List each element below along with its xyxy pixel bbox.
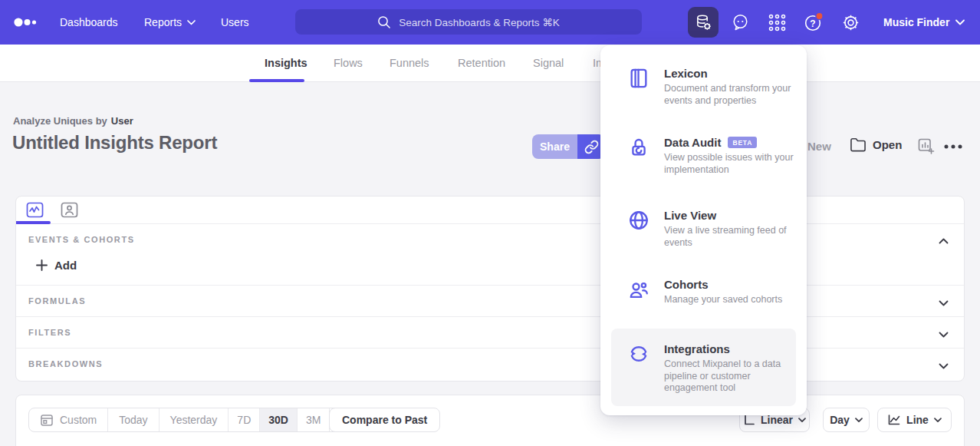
tab-signal[interactable]: Signal (533, 45, 564, 82)
date-controls-card: Custom Today Yesterday 7D 30D 3M 6M 12M … (15, 395, 965, 446)
scale-label: Linear (761, 414, 793, 426)
nav-dashboards[interactable]: Dashboards (60, 0, 118, 45)
menu-item-text: Live View View a live streaming feed of … (664, 209, 797, 249)
section-label: EVENTS & COHORTS (28, 235, 135, 244)
nav-users[interactable]: Users (221, 0, 249, 45)
section-label: FORMULAS (28, 296, 86, 306)
data-management-button[interactable] (688, 7, 719, 38)
range-yesterday[interactable]: Yesterday (159, 408, 229, 431)
menu-item-text: Integrations Connect Mixpanel to a data … (664, 342, 797, 395)
analyze-value[interactable]: User (111, 115, 133, 127)
tab-flows[interactable]: Flows (334, 45, 363, 82)
range-3m[interactable]: 3M (297, 408, 329, 431)
range-30d[interactable]: 30D (259, 408, 297, 431)
open-label: Open (873, 138, 902, 151)
section-events-cohorts: EVENTS & COHORTS Add (16, 224, 964, 286)
add-event-button[interactable]: Add (36, 259, 77, 272)
mixpanel-logo-icon[interactable] (14, 14, 44, 31)
compare-to-past-button[interactable]: Compare to Past (329, 408, 440, 432)
range-today[interactable]: Today (107, 408, 158, 431)
apps-button[interactable] (767, 12, 787, 32)
chevron-down-icon (939, 332, 949, 338)
interval-label: Day (830, 414, 850, 426)
tab-retention[interactable]: Retention (458, 45, 505, 82)
axes-icon (743, 414, 755, 426)
menu-item-title: Integrations (664, 342, 797, 355)
tab-funnels[interactable]: Funnels (390, 45, 429, 82)
menu-item-title: Lexicon (664, 67, 797, 80)
menu-item-description: Connect Mixpanel to a data pipeline or c… (664, 358, 797, 395)
share-button[interactable]: Share (532, 134, 577, 159)
section-label: BREAKDOWNS (28, 359, 103, 368)
section-label: FILTERS (28, 328, 71, 337)
interval-select[interactable]: Day (823, 408, 870, 432)
nav-reports-label: Reports (144, 0, 182, 45)
folder-icon (850, 137, 867, 152)
user-profile-icon (61, 202, 78, 218)
nav-dashboards-label: Dashboards (60, 0, 118, 45)
expand-section-button[interactable] (939, 296, 949, 309)
menu-item-description: Manage your saved cohorts (664, 294, 797, 306)
chevron-down-icon (955, 19, 965, 25)
section-breakdowns: BREAKDOWNS (16, 349, 964, 380)
more-options-button[interactable] (943, 141, 963, 152)
line-chart-icon (887, 414, 901, 426)
more-dots-icon (943, 143, 963, 150)
settings-button[interactable] (840, 12, 860, 32)
range-label: Custom (60, 414, 97, 426)
builder-view-tabs (16, 197, 964, 224)
search-input[interactable]: Search Dashboards & Reports ⌘K (295, 9, 642, 35)
query-builder-card: EVENTS & COHORTS Add FORMULAS FILTERS BR… (15, 196, 965, 382)
events-view-tab[interactable] (26, 202, 44, 221)
notification-dot (816, 12, 823, 19)
chart-add-icon (918, 138, 935, 155)
chevron-down-icon (798, 418, 806, 423)
section-filters: FILTERS (16, 317, 964, 349)
share-split-button[interactable]: Share (532, 134, 605, 159)
expand-section-button[interactable] (939, 327, 949, 341)
menu-item-text: Cohorts Manage your saved cohorts (664, 278, 797, 306)
collapse-section-button[interactable] (939, 233, 949, 247)
menu-item-cohorts[interactable]: Cohorts Manage your saved cohorts (628, 278, 797, 306)
menu-item-title: Cohorts (664, 278, 797, 291)
menu-item-title: Live View (664, 209, 797, 222)
help-question-icon: ? (802, 11, 825, 34)
report-type-tabbar: Insights Flows Funnels Retention Signal … (0, 45, 980, 82)
range-custom[interactable]: Custom (29, 408, 107, 431)
nav-reports[interactable]: Reports (144, 0, 196, 45)
menu-item-lexicon[interactable]: Lexicon Document and transform your even… (628, 67, 797, 107)
nav-users-label: Users (221, 0, 249, 45)
menu-item-text: Data Audit BETA View possible issues wit… (664, 136, 797, 176)
chart-type-label: Line (906, 414, 929, 426)
plus-icon (36, 259, 48, 271)
beta-badge: BETA (728, 137, 757, 148)
chart-type-select[interactable]: Line (877, 408, 952, 432)
chevron-down-icon (934, 418, 942, 423)
menu-item-integrations[interactable]: Integrations Connect Mixpanel to a data … (628, 342, 797, 395)
chart-pulse-icon (26, 202, 44, 218)
profiles-view-tab[interactable] (61, 202, 78, 221)
new-report-button[interactable]: New (807, 139, 831, 154)
menu-item-live-view[interactable]: Live View View a live streaming feed of … (628, 209, 797, 249)
help-button[interactable]: ? (802, 11, 825, 34)
page-title[interactable]: Untitled Insights Report (12, 132, 217, 154)
workspace-switcher[interactable]: Music Finder (883, 0, 965, 45)
menu-item-title: Data Audit BETA (664, 136, 797, 149)
tab-insights[interactable]: Insights (265, 45, 307, 82)
menu-item-data-audit[interactable]: Data Audit BETA View possible issues wit… (628, 136, 797, 176)
analyze-prefix: Analyze Uniques by (13, 115, 107, 127)
calendar-icon (40, 413, 54, 427)
chevron-down-icon (939, 300, 949, 306)
chevron-up-icon (939, 238, 949, 244)
svg-text:?: ? (810, 18, 815, 29)
expand-section-button[interactable] (939, 358, 949, 372)
app-screen: Dashboards Reports Users Search Dashboar… (0, 0, 980, 446)
apps-grid-icon (768, 13, 787, 32)
section-formulas: FORMULAS (16, 286, 964, 317)
open-report-button[interactable]: Open (850, 137, 902, 152)
menu-item-title-text: Data Audit (664, 136, 721, 149)
search-icon (377, 15, 391, 29)
add-to-dashboard-button[interactable] (918, 138, 935, 155)
range-7d[interactable]: 7D (228, 408, 259, 431)
feedback-button[interactable] (730, 12, 750, 32)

_ _ _ _ _ _ _

* Activity
Where an entry contains an image, leave the image out; otherwise retype everything exactly.

* Your solution
List each element below along with its xyxy pixel bbox.
tab-signal[interactable]: Signal (533, 45, 564, 82)
date-controls-card: Custom Today Yesterday 7D 30D 3M 6M 12M … (15, 395, 965, 446)
scale-label: Linear (761, 414, 793, 426)
nav-dashboards[interactable]: Dashboards (60, 0, 118, 45)
menu-item-text: Live View View a live streaming feed of … (664, 209, 797, 249)
section-label: EVENTS & COHORTS (28, 235, 135, 244)
nav-users[interactable]: Users (221, 0, 249, 45)
section-label: FORMULAS (28, 296, 86, 306)
data-management-button[interactable] (688, 7, 719, 38)
range-yesterday[interactable]: Yesterday (159, 408, 229, 431)
menu-item-text: Integrations Connect Mixpanel to a data … (664, 342, 797, 395)
analyze-value[interactable]: User (111, 115, 133, 127)
tab-flows[interactable]: Flows (334, 45, 363, 82)
range-3m[interactable]: 3M (297, 408, 329, 431)
range-30d[interactable]: 30D (259, 408, 297, 431)
open-label: Open (873, 138, 902, 151)
section-events-cohorts: EVENTS & COHORTS Add (16, 224, 964, 286)
add-event-button[interactable]: Add (36, 259, 77, 272)
mixpanel-logo-icon[interactable] (14, 14, 44, 31)
compare-to-past-button[interactable]: Compare to Past (329, 408, 440, 432)
range-today[interactable]: Today (107, 408, 158, 431)
apps-button[interactable] (767, 12, 787, 32)
chevron-down-icon (939, 332, 949, 338)
interval-label: Day (830, 414, 850, 426)
tab-retention[interactable]: Retention (458, 45, 505, 82)
axes-icon (743, 414, 755, 426)
menu-item-title: Integrations (664, 342, 797, 355)
tab-funnels[interactable]: Funnels (390, 45, 429, 82)
menu-item-title: Lexicon (664, 67, 797, 80)
menu-item-description: Connect Mixpanel to a data pipeline or c… (664, 358, 797, 395)
share-button[interactable]: Share (532, 134, 577, 159)
section-label: BREAKDOWNS (28, 359, 103, 368)
section-label: FILTERS (28, 328, 71, 337)
interval-select[interactable]: Day (823, 408, 870, 432)
nav-reports-label: Reports (144, 0, 182, 45)
folder-icon (850, 137, 867, 152)
user-profile-icon (61, 202, 78, 218)
nav-dashboards-label: Dashboards (60, 0, 118, 45)
expand-section-button[interactable] (939, 296, 949, 309)
menu-item-description: Manage your saved cohorts (664, 294, 797, 306)
chevron-down-icon (955, 19, 965, 25)
section-breakdowns: BREAKDOWNS (16, 349, 964, 380)
more-options-button[interactable] (943, 141, 963, 152)
line-chart-icon (887, 414, 901, 426)
more-dots-icon (943, 143, 963, 150)
settings-button[interactable] (840, 12, 860, 32)
range-label: Custom (60, 414, 97, 426)
builder-view-tabs (16, 197, 964, 224)
search-input[interactable]: Search Dashboards & Reports ⌘K (295, 9, 642, 35)
query-builder-card: EVENTS & COHORTS Add FORMULAS FILTERS BR… (15, 196, 965, 382)
events-view-tab[interactable] (26, 202, 44, 221)
notification-dot (816, 12, 823, 19)
chart-add-icon (918, 138, 935, 155)
chevron-down-icon (798, 418, 806, 423)
section-filters: FILTERS (16, 317, 964, 349)
share-split-button[interactable]: Share (532, 134, 605, 159)
expand-section-button[interactable] (939, 327, 949, 341)
menu-item-text: Cohorts Manage your saved cohorts (664, 278, 797, 306)
collapse-section-button[interactable] (939, 233, 949, 247)
menu-item-cohorts[interactable]: Cohorts Manage your saved cohorts (628, 278, 797, 306)
menu-item-title: Cohorts (664, 278, 797, 291)
menu-item-title: Live View (664, 209, 797, 222)
help-question-icon: ? (802, 11, 825, 34)
report-type-tabbar: Insights Flows Funnels Retention Signal … (0, 45, 980, 82)
range-custom[interactable]: Custom (29, 408, 107, 431)
nav-reports[interactable]: Reports (144, 0, 196, 45)
menu-item-lexicon[interactable]: Lexicon Document and transform your even… (628, 67, 797, 107)
nav-users-label: Users (221, 0, 249, 45)
menu-item-text: Data Audit BETA View possible issues wit… (664, 136, 797, 176)
chart-type-label: Line (906, 414, 929, 426)
plus-icon (36, 259, 48, 271)
beta-badge: BETA (728, 137, 757, 148)
chart-type-select[interactable]: Line (877, 408, 952, 432)
chevron-down-icon (934, 418, 942, 423)
menu-item-integrations[interactable]: Integrations Connect Mixpanel to a data … (628, 342, 797, 395)
chart-pulse-icon (26, 202, 44, 218)
profiles-view-tab[interactable] (61, 202, 78, 221)
new-report-button[interactable]: New (807, 139, 831, 154)
menu-item-live-view[interactable]: Live View View a live streaming feed of … (628, 209, 797, 249)
help-button[interactable]: ? (802, 11, 825, 34)
page-title[interactable]: Untitled Insights Report (12, 132, 217, 154)
workspace-switcher[interactable]: Music Finder (883, 0, 965, 45)
menu-item-title: Data Audit BETA (664, 136, 797, 149)
tab-insights[interactable]: Insights (265, 45, 307, 82)
menu-item-data-audit[interactable]: Data Audit BETA View possible issues wit… (628, 136, 797, 176)
analyze-prefix: Analyze Uniques by (13, 115, 107, 127)
calendar-icon (40, 413, 54, 427)
chevron-down-icon (939, 300, 949, 306)
chevron-up-icon (939, 238, 949, 244)
svg-text:?: ? (810, 18, 815, 29)
expand-section-button[interactable] (939, 358, 949, 372)
app-screen: Dashboards Reports Users Search Dashboar… (0, 0, 980, 446)
apps-grid-icon (768, 13, 787, 32)
section-formulas: FORMULAS (16, 286, 964, 317)
open-report-button[interactable]: Open (850, 137, 902, 152)
menu-item-title-text: Data Audit (664, 136, 721, 149)
search-icon (377, 15, 391, 29)
add-to-dashboard-button[interactable] (918, 138, 935, 155)
range-7d[interactable]: 7D (228, 408, 259, 431)
feedback-button[interactable] (730, 12, 750, 32)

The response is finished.